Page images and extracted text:
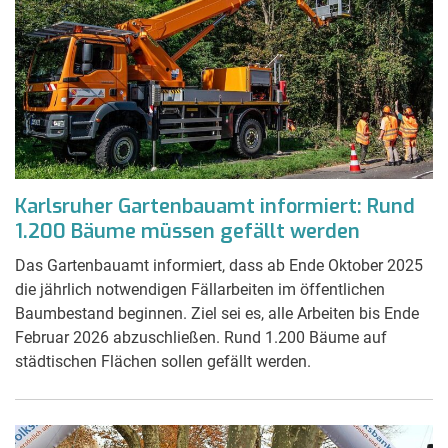
Karlsruher Gartenbauamt informiert: Rund
1.200 Bäume müssen gefällt werden
Das Gartenbauamt informiert, dass ab Ende Oktober 2025
die jährlich notwendigen Fällarbeiten im öffentlichen
Baumbestand beginnen. Ziel sei es, alle Arbeiten bis Ende
Februar 2026 abzuschließen. Rund 1.200 Bäume auf
städtischen Flächen sollen gefällt werden.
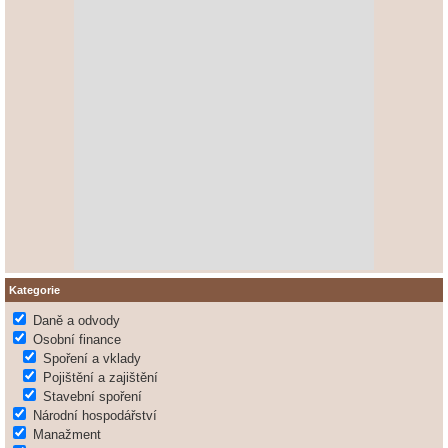
Kategorie
Daně a odvody
Osobní finance
Spoření a vklady
Pojištění a zajištění
Stavební spoření
Národní hospodářství
Manažment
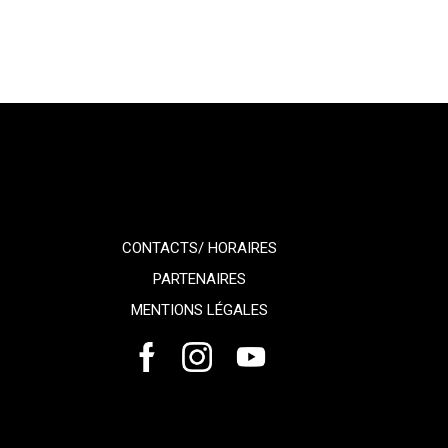
CONTACTS/ HORAIRES
PARTENAIRES
MENTIONS LÉGALES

• _Your assignment_: The reply should hold every record, unchanged, and no pictures.

• _Reply to the exercise_:
Karlsruher Gartenbauamt informiert: Rund
1.200 Bäume müssen gefällt werden
Das Gartenbauamt informiert, dass ab Ende Oktober 2025
die jährlich notwendigen Fällarbeiten im öffentlichen
Baumbestand beginnen. Ziel sei es, alle Arbeiten bis Ende
Februar 2026 abzuschließen. Rund 1.200 Bäume auf
städtischen Flächen sollen gefällt werden.
Kategorie
Daně a odvody
Osobní finance
Spoření a vklady
Pojištění a zajištění
Stavební spoření
Národní hospodářství
Manažment
CONTACTS/ HORAIRES
PARTENAIRES
MENTIONS LÉGALES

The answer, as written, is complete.